The Year of the Memoir–and Juicy Creativity

Creativity arises out of the tension between spontaneity and limitations, the latter (like the river banks) forcing the spontaneity into the various forms which are essential to the work of art or poem. –Rollo May

 

 

 

It’s the Year of the Memoir—welcome to 2012. At the National Association of Memoir Writers, we are celebrating the full riches of the memoir, and inviting everyone to write their memoir this year.

Writing as you know is about creativity—and keeping yourself creative, actively writing, and engaged with your material. Post-holiday is a perfect time to center on your creative life and get focused.

When you think about it, a large part of our writing lives is spent reflecting, musing, journaling, and being “pregnant” with creative energy and ideas. We need to listen to the voices within—which means we should write, muse, and write some more! We need to stimulate our creative minds, to “fill the well” as I call it, so we have a lot to draw from when we sit down.

The more we use and stimulate our creativity, filling the well with beauty and good ideas, the more it will be there for us when we need it. For inspiration about creativity, I enjoy Rollo May’s The Courage to Create, which I recommend to explore ideas about creativity expressed without jargon. He talks about inspiration and breakthroughs, and explores the role of the unconscious in creativity—one of my favorite sections. 

He makes several important points about creativity:

1.      He says that “the unconscious seems to take delight in breaking through…what we cling to in our conscious thinking.”

2.      The breakthrough shakes up our calm world, the status quo of our thinking.

3.      During the breakthrough, everything is vivid, as we are in a heightened state of consciousness—which intensifies memory and the senses.

4.      The breakthrough comes during the transition between work and relaxation.

Einstein said, “Why is it that inspiration seems to come while I’m shaving?”

Another expert on the creative process, Brenda Ueland, author of If You Want to Write says,

“Inspiration comes very slowly and quietly…the imagination needs moodling—long, inefficient, happy idling, dawdling, and puttering.”

So, go ahead and clean your house and prune your roses, while tuning into your creative processes bubbling deep within.

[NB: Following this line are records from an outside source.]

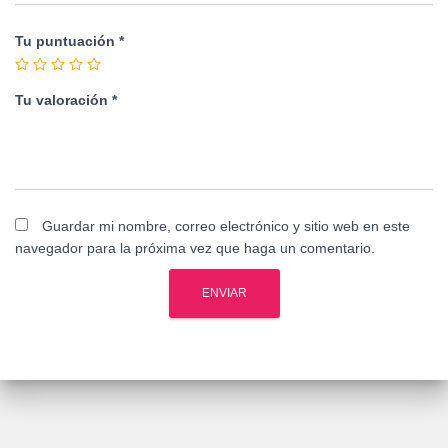
Tu puntuación
*
Tu valoración
*
Guardar mi nombre, correo electrónico y sitio web en este
navegador para la próxima vez que haga un comentario.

Who says that only writers who are avoiding their desks have the cleanest houses? Maybe those who are properly messing about are engaged in the highest level of creativity!

Tips to Enhance your Creativity in 2012

1.      Journal every day for 15 minutes. Writing begats more writing, and invites the flow of ideas.

2.      Immerse yourself in creativity—read a poem, meditate on beauty or something that inspires you.

3.      Go to an art museum and allow other forms of creativity to fill your well.

4.      Take long, or even short, walks, as Brenda Ueland suggests, noticing the details of plants, houses, animals, and people.

5.      Read inspiring literature of any genre. If it is well written, it will fill the spaces within your unconscious mind with good raw material to process.

What is your favorite way to invite creativity?

What are your writing plans for The Year of the Memoir?